Ein Schalter macht's möglich

Konkret geht es um einen Schalter in der Größe einer Ein-Euro-Münze. Er ist ab 20 Dollar erhältlich oder wird von einem 3D-Drucker hergestellt. Angebracht an der Pistole, macht er binnen kürzester Zeit so aus einer normalen Schusswaffe eine vollautomatische Maschinenpistole, die laut Anklageschrift "bis zu 1.200 Schuss pro Minute feuern" kann. Das sei schneller als die standardmäßig genutzte Maschinenpistole des US-Militärs. Landläufig ist der Schalter als "Glock Switch" bekannt, wird aber nicht von Glock selbst produziert. Dennoch finde sich das Logo auf einigen der Add-ons.
Zwischen Anfang 2021 und 2023 hat die Chicagoer Polizei mehr als 1.100 Stück solcher umgebauten Pistolen aus dem Verkehr gezogen.

Nun klagt die Stadt Chicago im Bundesstaat Illinois gemeinsam mit der Non-Profit-Organisation Everytown Law, die sich für eine Reform des Waffenrechts einsetzt, Glock Inc. Das ist die erste Tochter des österreichischen Waffenherstellers Glock mit Firmensitz im Bundesstaat Georgia, und sie ist noch heute in dessen Besitz.

Eine schwarze Pistole wird von zwei Händen gehalten.
Chicago ist die erste Stadt, die klagt. Medienberichten zufolge prüfen auch andere Bundesstaaten rechtliche Schritte.
AP/Alex Brandon

Glock Inc. schaue nur untätig zu

In der 41 Seiten langen Anklageschrift wird behauptet, dass "Glock von der gefährlichen Praktik seit Jahren weiß". Zusätzlich "weiß Glock, dass es das Problem lösen könnte, hat sich aber dagegen entschieden", weil man Profit über die öffentliche Sicherheit stelle. Konkret wird daher gefordert, die Geschütze in Zukunft anders zu bauen, damit der Schalter nicht mehr so leicht angebracht werden kann. Bei anderen Produzenten sei das schon längst gang und gäbe. Dort übersteige die Modifikation die Fähigkeiten der meisten Benutzer, sagt Eric Tirschwell, Geschäftsführer von Everytown Law, zur "Washington Post".

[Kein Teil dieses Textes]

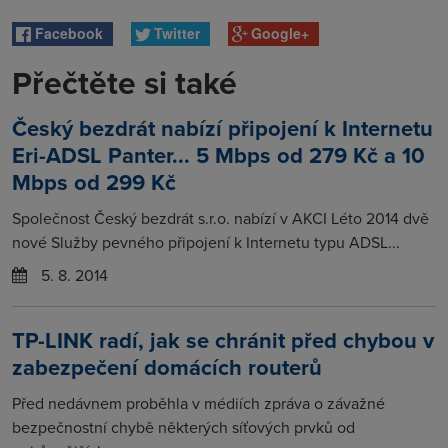
Facebook
Twitter
Google+
Přečtěte si také
Český bezdrát nabízí připojení k Internetu
Eri-ADSL Panter... 5 Mbps od 279 Kč a 10
Mbps od 299 Kč
Společnost Český bezdrát s.r.o. nabízí v AKCI Léto 2014 dvě
nové Služby pevného připojení k Internetu typu ADSL...
5. 8. 2014
TP-LINK radí, jak se chránit před chybou v
zabezpečení domácích routerů
Před nedávnem proběhla v médiích zpráva o závažné
bezpečnostní chybě některých síťových prvků od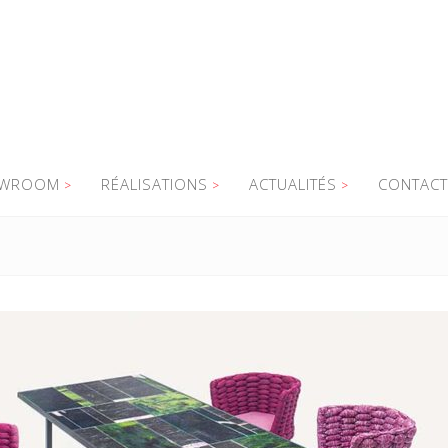
WROOM
RÉALISATIONS
ACTUALITÉS
CONTACT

Ziel der Anklage ist es, den "Verkauf und die Vermarktung dieser leicht modifizierbaren Pistolen zu untersagen". Betroffen ist einerseits der Onlinehandel, andererseits der stationäre Handel in Illinois, der den Chicagoer Markt bedient. Außerdem werden Strafzahlungen gefordert: dafür, dass Glock Inc. die leicht modifizierbaren Pistolen weiterhin an Zivilisten verkauft, eine Abänderung am Design verweigert und den unrechtmäßigen Besitz von Pistolen nicht verhindert, weil entsprechende Kontrollen und Sicherheitsvorkehrungen fehlen. Außerdem wird Schadenersatz gefordert: Glock habe wissentlich und vorhersehbar der Stadt Schaden zugefügt, eben weil sie vom Schalterproblem gewusst, aber die Pistole nicht umgestaltet haben.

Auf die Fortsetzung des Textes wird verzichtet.